Given two strings s1 and s2, return the lowest ASCII sum of deleted characters to make two strings equal.

 

Example 1:

Input: s1 = "sea", s2 = "eat"
Output: 231
Explanation: Deleting "s" from "sea" adds the ASCII value of "s" (115) to the sum.
Deleting "t" from "eat" adds 116 to the sum.
At the end, both strings are equal, and 115 + 116 = 231 is the minimum sum possible to achieve this.

Example 2:

Input: s1 = "delete", s2 = "leet"
Output: 403
Explanation: Deleting "dee" from "delete" to turn the string into "let",
adds 100[d] + 101[e] + 101[e] to the sum.
Deleting "e" from "leet" adds 101[e] to the sum.
At the end, both strings are equal to "let", and the answer is 100+101+101+101 = 403.
If instead we turned both strings into "lee" or "eet", we would get answers of 433 or 417, which are higher.

 

Constraints:

  • 1 <= s1.length, s2.length <= 1000
  • s1 and s2 consist of lowercase English letters.
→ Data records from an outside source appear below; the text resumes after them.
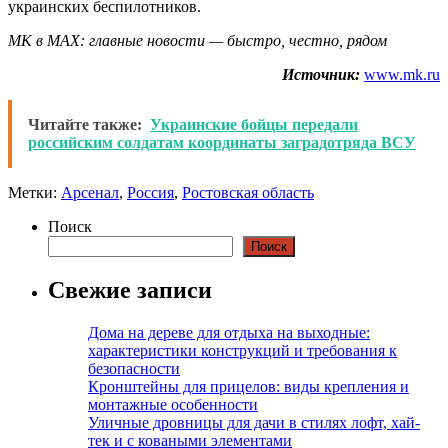
украинских беспилотников.
МК в MAX: главные новости — быстро, честно, рядом
Источник:
www.mk.ru
Читайте также:
Украинские бойцы передали
российским солдатам координаты заградотряда ВСУ
Метки:
Арсенал
,
Россия
,
Ростовская область
Поиск
Поиск
Свежие записи
Дома на дереве для отдыха на выходные:
характеристики конструкций и требования к
безопасности
Кронштейны для прицелов: виды крепления и
монтажные особенности
Уличные дровницы для дачи в стилях лофт, хай-
тек и с коваными элементами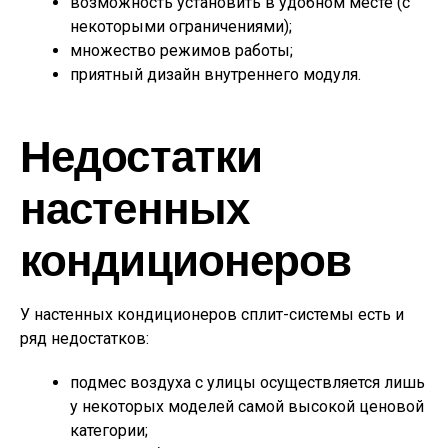
возможность установить в удобном месте (с
некоторыми ограничениями);
множество режимов работы;
приятный дизайн внутреннего модуля.
Недостатки
настенных
кондиционеров
У настенных кондиционеров сплит-системы есть и
ряд недостатков:
подмес воздуха с улицы осуществляется лишь
у некоторых моделей самой высокой ценовой
категории;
Minimum ASCII Delete Sum for Two Strings

This problem asks to find the minimum ASCII sum of deleted characters to make two strings equal. We can solve this using dynamic programming.

Approach

Let s1 and s2 be the two input strings. We can build a 2D DP table dp where dp[i][j] represents the minimum ASCII sum to make s1[0...i-1] and s2[0...j-1] equal.

  • Base Cases:

    • dp[i][0] (for i > 0): The minimum sum to make s1[0...i-1] equal to an empty string is the sum of ASCII values of characters in s1[0...i-1].
    • dp[0][j] (for j > 0): Similarly, the minimum sum to make an empty string equal to s2[0...j-1] is the sum of ASCII values of characters in s2[0...j-1].
    • dp[0][0] = 0

  • Recursive Relation:

    • If s1[i-1] == s2[j-1], it means these characters are already equal, so we don't need to delete them. dp[i][j] = dp[i-1][j-1].
    • If s1[i-1] != s2[j-1], we have two choices:
      • Delete s1[i-1]: dp[i][j] = dp[i-1][j] + ASCII(s1[i-1])
      • Delete s2[j-1]: dp[i][j] = dp[i][j-1] + ASCII(s2[j-1]) We choose the minimum of these two options.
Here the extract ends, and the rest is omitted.